Snap-On’s motion for new trial. The court denied Snap-On’s motion for a new trial rejecting Snap-On’s contentions that errors were asserted warranting a new trial. With respect to obviousness, Snap-On contended that the court should have excluded certain testimony on secondary considerations because it "failed to link the inventive aspect of the claims." The court declined to give that instruction because the inference could not reasonably have been drawn from the evidence. Furthermore, there was no suggestion by either party or in the court’s instructions that the mere existence of confidentiality agreements or assignment disqualified the Moli cells.

With respect to infringement, Snap-On challenged the court’s exclusion of testimony about the purportedly unusual testing conditions to which the accused packs were subjected.
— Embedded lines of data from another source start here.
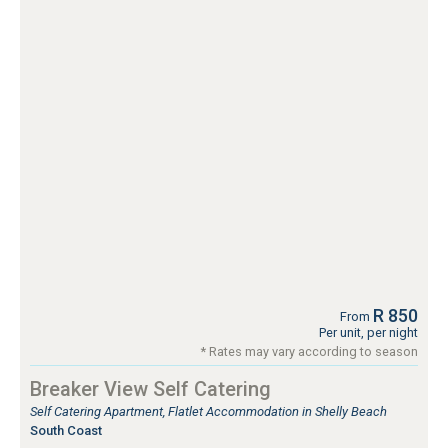
R 850
From
Per unit, per night
* Rates may vary according to season
Breaker View Self Catering
Self Catering Apartment, Flatlet Accommodation in Shelly Beach
South Coast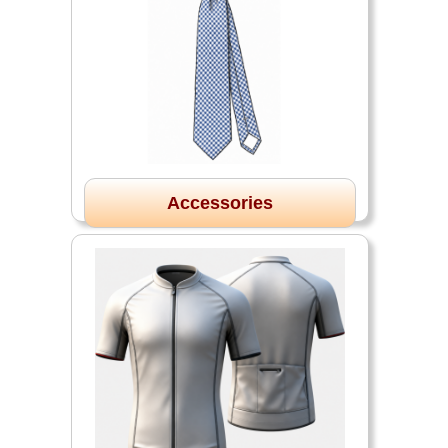
Accessories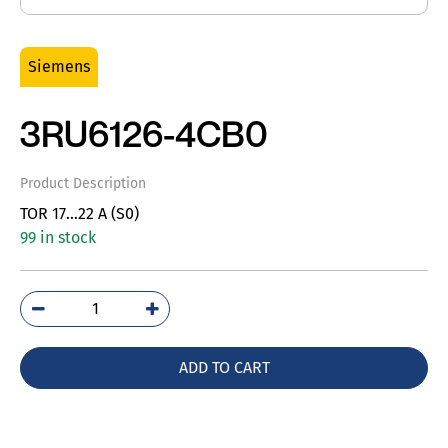
Siemens
3RU6126-4CB0
Product Description
TOR 17…22 A (S0)
99 in stock
3RU6126-
4CB0
quantity
ADD TO CART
However, the court noted that Snap-On devoted barely more than one page to this argument and, therefore, did nothing more than preserve the issue for appeal.

The court properly excluded testimony of two witnesses, a Snap-On consultant engineer and a former Moli employee, who planned to opine about the lack of innovation in the patents, because the witness’s lay invalidity opinions were not admissible. Viewing the totality of the circumstances, the court properly excluded the testimony.

Damages. The court denied Snap-On’s motion for new trial directed at damages, rejecting the contention that evidentiary errors prejudiced its ability to present its damages arguments. Because the trial record was replete with evidence supporting the jury’s damages determination, the court properly concluded that the few comments and questions posed by the court had minimal effect, if any in the grand scheme. Snap-On’s allegations of evidentiary errors were without merit and because the jury’s verdict was not against the significant weight of the evidence, the court properly denied the motion for a new trial.

Milwaukee’s motion for enhanced damages. The court denied Milwaukee’s motion for enhanced damages, determining that the case was not egregious and typified by willful misconduct "beyond typical infringement."

Motion for pre- and post-judgment interest. The court found Milwaukee entitled to "pre-judgment interest only from the institution of suit until the entry of judgment." It concluded that the prime rate should be used to calculate the applicable rate and quarterly compounding.

Calculation of pre-judgment interest. The court left it to the parties to propose jointly a calculation of pre-judgment interest.

Subpoena enforcement proceeding. The court denied Milwaukee’s motion to enforce a subpoena issued to counsel for Snap-On.

Motion to redact trial transcript. The court denied the parties’ request to redact the trial transcript noting that the court has an independent interest in open judicial proceedings.

The case is No. 14-CV-1296-JPS.

Attorneys: Jason C. White (Morgan Lewis & Bockius LLP) for Milwaukee Electric Tool Corp. Amol A. Parikh (McDermott Will & Emery LLP) for Snap-On Inc.

Companies: Milwaukee Electric Tool Corp.; Snap-On Inc.